Early research at Myogen Inc. suggesting the connection of histone deacetylase to heart disease has led to the expansion of a 2003 drug discovery collaboration with Basel, Switzerland-based Novartis AG.

The companies agreed to include Myogen's HDAC inhibitor program in their existing research efforts to discover and develop disease-modifying drugs in cardiovascular indications. At the same time, Denver-based Myogen also is expecting undisclosed payments from Novartis relating to three development milestones stemming from the existing collaboration.

The 2003 agreement included $5 million in signing fees, three years of research funding and potential milestones totaling up to $17.1 million. Novartis will retain rights to any compounds discovered, though Myogen has the option, following completion of Phase II trials, to receive either royalties on product sales or enter a co-promotion and profit-sharing arrangement. A similar agreement will apply to the newly included HDAC program, with undisclosed signing fees, research funding and milestone payments to Myogen.
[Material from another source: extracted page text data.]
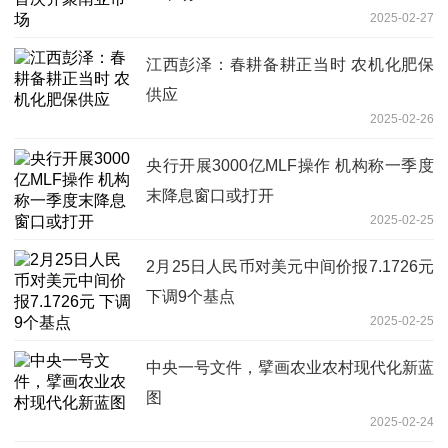
2025-02-27
江西彭泽：春耕备耕正当时 农机化肥保
供应
2025-02-26
央行开展3000亿MLF操作 机构称一季度
末降息窗口或打开
2025-02-25
2月25日人民币对美元中间价报7.1726元
下调9个基点
2025-02-25
中央一号文件，擘画农业农村现代化新蓝
图
2025-02-24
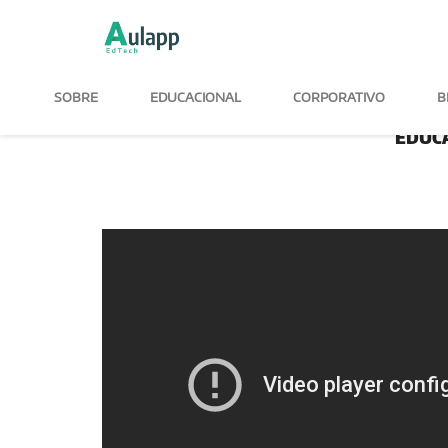
SOBRE
EDUCACIONAL
CORPORATIVO
B
EDUC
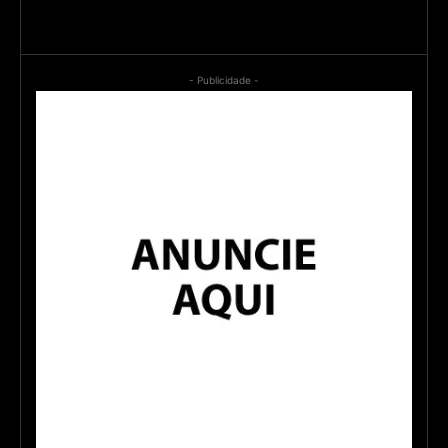
- Publicidade -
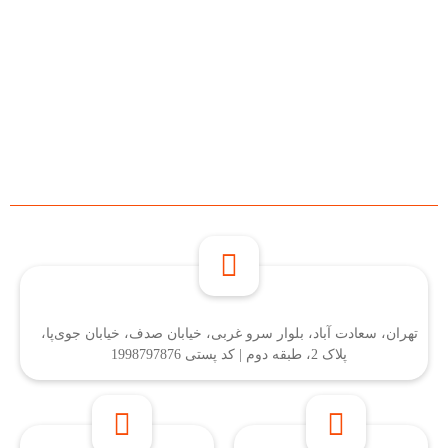
تهران، سعادت آباد، بلوار سرو غربی، خیابان صدف، خیابان جوی‌پا،
پلاک 2، طبقه دوم | کد پستی 1998797876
After Phase II trials of any HDAC inhibitor compounds, Myogen again can choose to buy back into the product with a co-promotion option, an important aspect of the deal for Myogen, given the potential market size for cardiovascular drugs. The American Heart Association estimates that 70 million Americans suffer from one or more types of cardiovascular disease.
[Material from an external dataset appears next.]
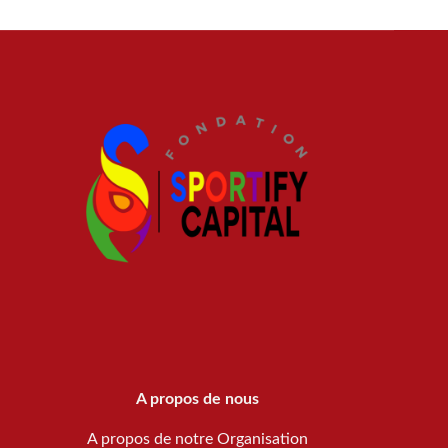
A propos de nous
A propos de notre Organisation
"The long-term future of this company was in this area of understanding heart failure," said Derek Cole, director of investor relations for Myogen, adding that the company didn't want to possibly lose future benefit by signing a "typical deal" that included only a royalty option.

Founded in 1996, Myogen focuses on determining the molecular basis of cardiovascular diseases and collaborates with academic institutions such as the University of Colorado, as well as the University of Texas Southwestern Medical Center, where much of the early HDAC research was done.
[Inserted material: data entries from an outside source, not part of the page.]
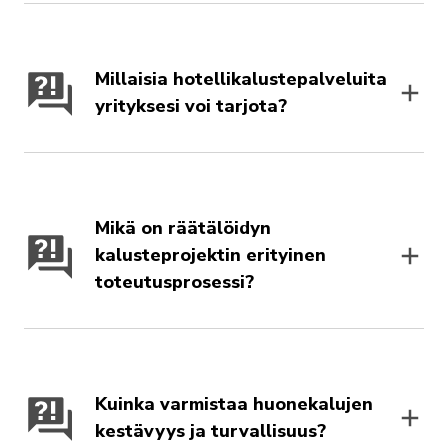
Millaisia hotellikalustepalveluita
yrityksesi voi tarjota?
Mikä on räätälöidyn
kalusteprojektin erityinen
toteutusprosessi?
Kuinka varmistaa huonekalujen
kestävyys ja turvallisuus?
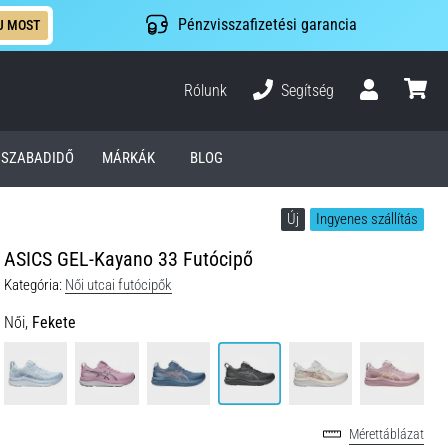
Pénzvisszafizetési garancia
J MOST
Rólunk
Segítség
Felhasználó
kosár
SZABADIDŐ
MÁRKÁK
BLOG
Új
Ingyenes szállítás
ASICS GEL-Kayano 33 Futócipő
Kategória:
Női utcai futócipők
Női,
Fekete
Mérettáblázat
While HDACs - enzymes that remove an acetyl group from histones and allow histones to bind DNA to inhibit gene transcription - are implicated in several diseases and have become a popular target for drug development efforts for several other companies, the concentration primarily has been in oncology. Cambridge, Mass.-based Gloucester Pharmaceuticals Inc. has an HDAC inhibitor in pivotal trials for the treatment of cutaneous T-cell lymphoma, and Tarrytown, N.Y.-based Aton Pharma Inc., which was acquired last year by Whitehouse Station, N.J.-based Merck & Co. Inc., has two HDAC compounds - suberoylanilide hydroxamic acid and pyroxamide - in clinical development for cancer. Other firms' HDAC programs are in preclinical development, including San Diego-based Syrrx Inc. and Nutley, N.J.-based Hoffmann-La Roche Inc., which are collaborating on an early stage HDAC program in cancer. (See BioWorld Today, Dec. 2, 2004.)

Myogen's work on HDACs for cardiovascular disease was "driven largely out of our research laboratory and out of our collaborator, Dr. Eric Olson, and his laboratory at the University of Texas Southwestern Medical Center," Cole said.

Early research has shown that HDAC inhibitors can "block cardiomyocyte hypertrophy and increase the expression of alpha myosin chain," he said. "We believe that can help lead to some targets that will basically halt or reverse some of cardiac remodeling and gene reprogramming."

HDAC inhibitors also complement the late-stage compounds in Myogen's pipeline, which were in-licensed as part of the company's focus to create drugs for treating the disease rather than just the symptoms, Cole said.

The company expects to report preliminary results in July from two Phase III studies of enoximone, a Type III-selective phosphodiesterase inhibitor administered to more than 1,800 patients with advanced heart failure. Myogen's marketed product, Perfan I.V., is an intravenous formulation of enoximone for acute decompensated heart failure.

Results from Phase III studies of ambrisentan also are expected this year. An oral ETA-selective endothelin receptor antagonist, ambrisentan is designed for patients with pulmonary arterial hypertension. Myogen announced earlier this year that results from one of its trials would be delayed six months due to difficulty finding treatment-na ve patients. (See BioWorld Today, Feb. 4, 2005.)

Myogen also has an ongoing Phase IIb trial of darusentan, an oral ETA-selective endothelin receptor antagonist, as a therapy for patients with hypertension that cannot be controlled by other anti-hypertensive products.

The company posted a net loss of $18.3 million, or 51 cents per share, for the first quarter. As of March 31, it had cash, cash equivalents and investments totaling $101.6 million. Shares of Myogen (NASDAQ:MYOG) rose 13 cents Thursday to close at $7.16.